### ACTIVITY
Where the records contain images, omit them, and repeat everything else word for word.

Segment Open

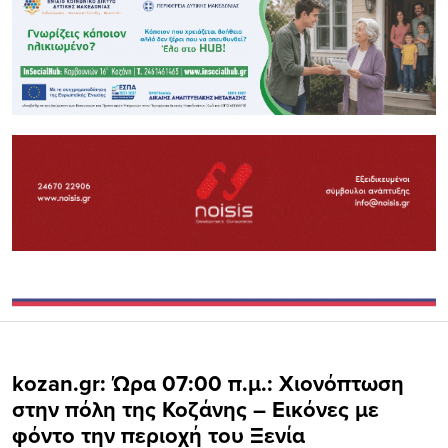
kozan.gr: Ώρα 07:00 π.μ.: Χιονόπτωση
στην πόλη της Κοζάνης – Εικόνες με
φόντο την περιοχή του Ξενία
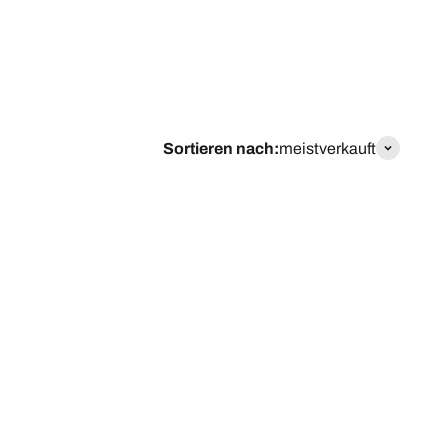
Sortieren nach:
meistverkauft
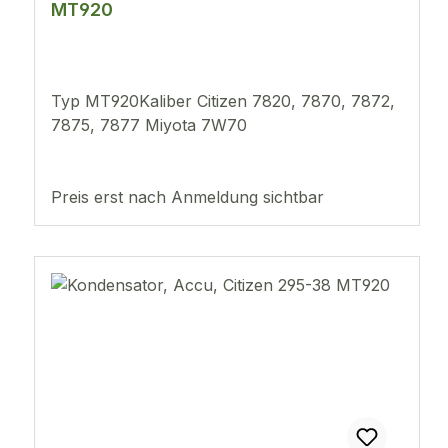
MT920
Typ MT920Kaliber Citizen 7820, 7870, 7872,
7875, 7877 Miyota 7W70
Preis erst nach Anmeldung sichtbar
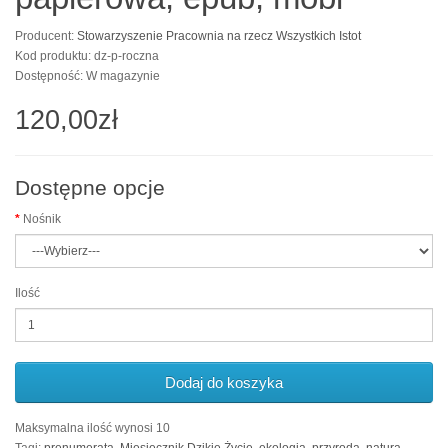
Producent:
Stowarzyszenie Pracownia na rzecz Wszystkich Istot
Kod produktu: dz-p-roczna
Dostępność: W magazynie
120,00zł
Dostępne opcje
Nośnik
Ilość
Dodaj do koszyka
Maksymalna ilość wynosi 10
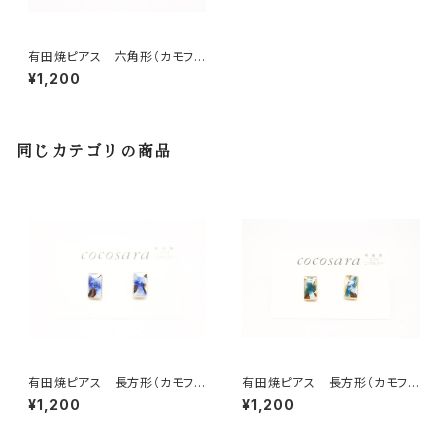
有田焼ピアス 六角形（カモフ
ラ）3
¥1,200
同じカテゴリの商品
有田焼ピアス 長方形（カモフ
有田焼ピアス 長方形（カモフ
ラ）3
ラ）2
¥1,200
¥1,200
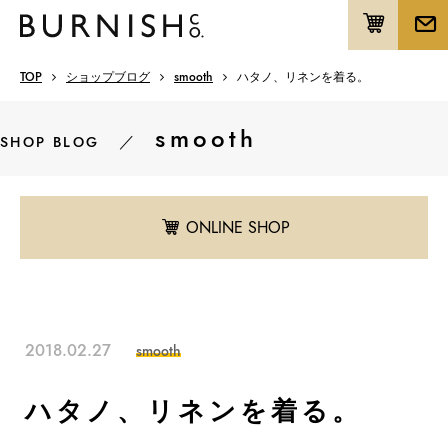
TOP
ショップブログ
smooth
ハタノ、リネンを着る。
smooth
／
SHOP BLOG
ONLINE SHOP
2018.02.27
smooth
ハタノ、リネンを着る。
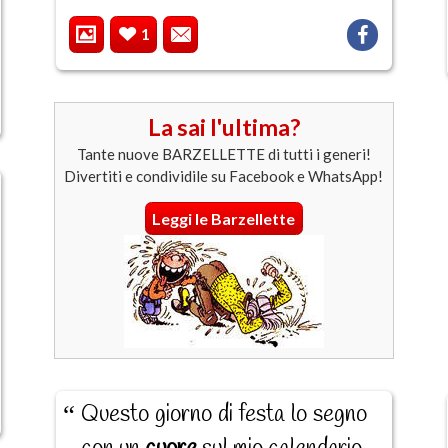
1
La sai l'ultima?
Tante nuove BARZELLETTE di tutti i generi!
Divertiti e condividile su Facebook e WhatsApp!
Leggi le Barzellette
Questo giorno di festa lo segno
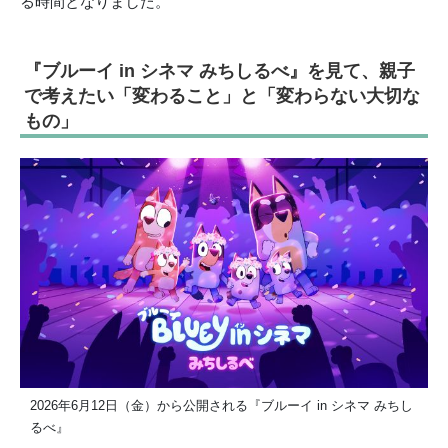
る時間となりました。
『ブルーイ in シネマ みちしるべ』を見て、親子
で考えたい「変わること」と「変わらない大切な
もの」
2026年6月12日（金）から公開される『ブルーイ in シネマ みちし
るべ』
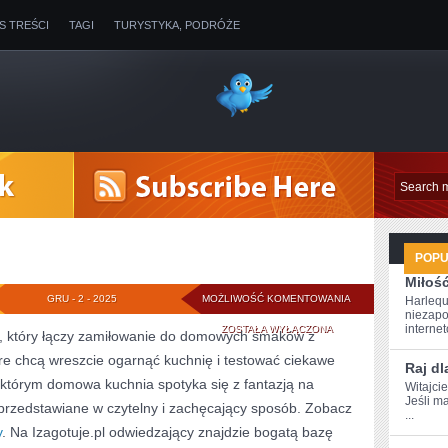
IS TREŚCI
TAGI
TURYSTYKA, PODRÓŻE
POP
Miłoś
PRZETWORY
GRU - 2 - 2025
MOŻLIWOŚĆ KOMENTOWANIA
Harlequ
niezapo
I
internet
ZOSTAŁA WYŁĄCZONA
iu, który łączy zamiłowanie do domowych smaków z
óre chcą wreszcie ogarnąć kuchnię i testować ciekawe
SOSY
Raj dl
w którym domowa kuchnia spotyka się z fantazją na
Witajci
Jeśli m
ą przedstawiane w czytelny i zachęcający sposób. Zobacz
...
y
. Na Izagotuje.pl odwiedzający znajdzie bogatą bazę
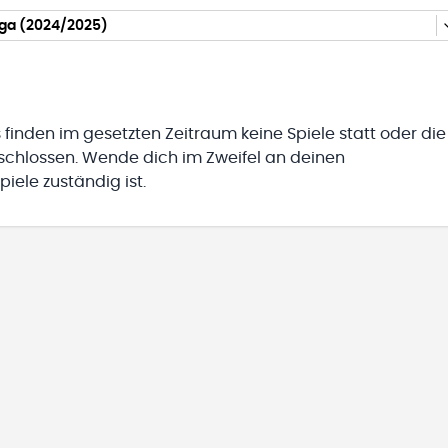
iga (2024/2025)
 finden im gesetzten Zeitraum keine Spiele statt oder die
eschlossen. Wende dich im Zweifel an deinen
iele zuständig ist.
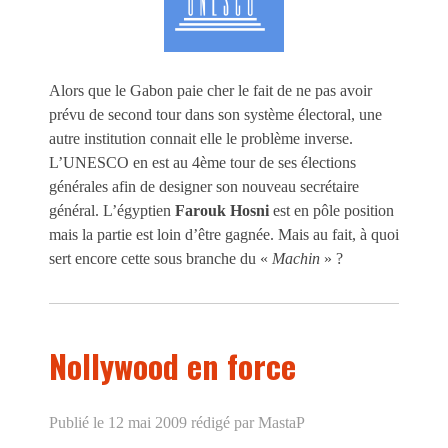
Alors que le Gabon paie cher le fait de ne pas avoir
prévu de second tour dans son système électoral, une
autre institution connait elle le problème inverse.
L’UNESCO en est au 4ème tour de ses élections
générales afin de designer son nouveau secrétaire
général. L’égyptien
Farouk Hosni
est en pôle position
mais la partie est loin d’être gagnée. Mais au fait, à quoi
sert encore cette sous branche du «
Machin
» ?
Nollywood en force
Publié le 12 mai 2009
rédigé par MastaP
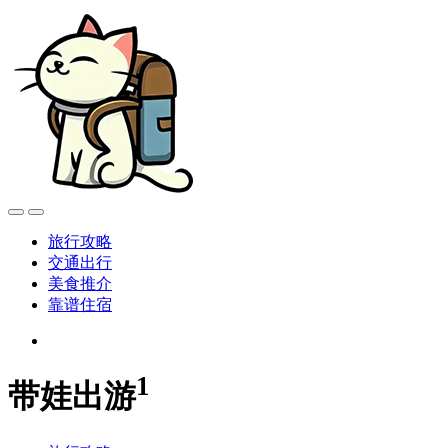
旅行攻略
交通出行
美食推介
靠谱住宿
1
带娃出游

Segment Closed

### WRITTEN RESPONSE
kozan.gr: Ώρα 07:00 π.μ.: Χιονόπτωση
στην πόλη της Κοζάνης – Εικόνες με
φόντο την περιοχή του Ξενία
Sortieren nach:
meistverkauft
MT920
Typ MT920Kaliber Citizen 7820, 7870, 7872,
7875, 7877 Miyota 7W70
Preis erst nach Anmeldung sichtbar
Producent:
Stowarzyszenie Pracownia na rzecz Wszystkich Istot
Kod produktu: dz-p-roczna
Dostępność: W magazynie
120,00zł
Dostępne opcje
Nośnik
Ilość
Dodaj do koszyka
Maksymalna ilość wynosi 10
有田焼ピアス 六角形（カモフ
ラ）3
¥1,200
同じカテゴリの商品
有田焼ピアス 長方形（カモフ
有田焼ピアス 長方形（カモフ
ラ）3
ラ）2
¥1,200
¥1,200
TOP
ショップブログ
smooth
ハタノ、リネンを着る。
smooth
／
SHOP BLOG
ONLINE SHOP
2018.02.27
smooth
ハタノ、リネンを着る。
1
La sai l'ultima?
Tante nuove BARZELLETTE di tutti i generi!
Divertiti e condividile su Facebook e WhatsApp!
Leggi le Barzellette
Questo giorno di festa lo segno
る時間となりました。
『ブルーイ in シネマ みちしるべ』を見て、親子
で考えたい「変わること」と「変わらない大切な
もの」
2026年6月12日（金）から公開される『ブルーイ in シネマ みちし
るべ』
IS TREŚCI
TAGI
TURYSTYKA, PODRÓŻE
POP
Miłoś
PRZETWORY
GRU - 2 - 2025
MOŻLIWOŚĆ KOMENTOWANIA
Harlequ
niezapo
I
internet
ZOSTAŁA WYŁĄCZONA
iu, który łączy zamiłowanie do domowych smaków z
óre chcą wreszcie ogarnąć kuchnię i testować ciekawe
SOSY
Raj dl
w którym domowa kuchnia spotyka się z fantazją na
Witajci
Jeśli m
ą przedstawiane w czytelny i zachęcający sposób. Zobacz
...
y
. Na Izagotuje.pl odwiedzający znajdzie bogatą bazę
iga (2024/2025)
 finden im gesetzten Zeitraum keine Spiele statt oder die
eschlossen. Wende dich im Zweifel an deinen
iele zuständig ist.
Alors que le Gabon paie cher le fait de ne pas avoir
prévu de second tour dans son système électoral, une
autre institution connait elle le problème inverse.
L’UNESCO en est au 4ème tour de ses élections
générales afin de designer son nouveau secrétaire
général. L’égyptien
Farouk Hosni
est en pôle position
mais la partie est loin d’être gagnée. Mais au fait, à quoi
sert encore cette sous branche du «
Machin
» ?
Nollywood en force
Publié le 12 mai 2009
rédigé par MastaP
旅行攻略
交通出行
美食推介
靠谱住宿
1
带娃出游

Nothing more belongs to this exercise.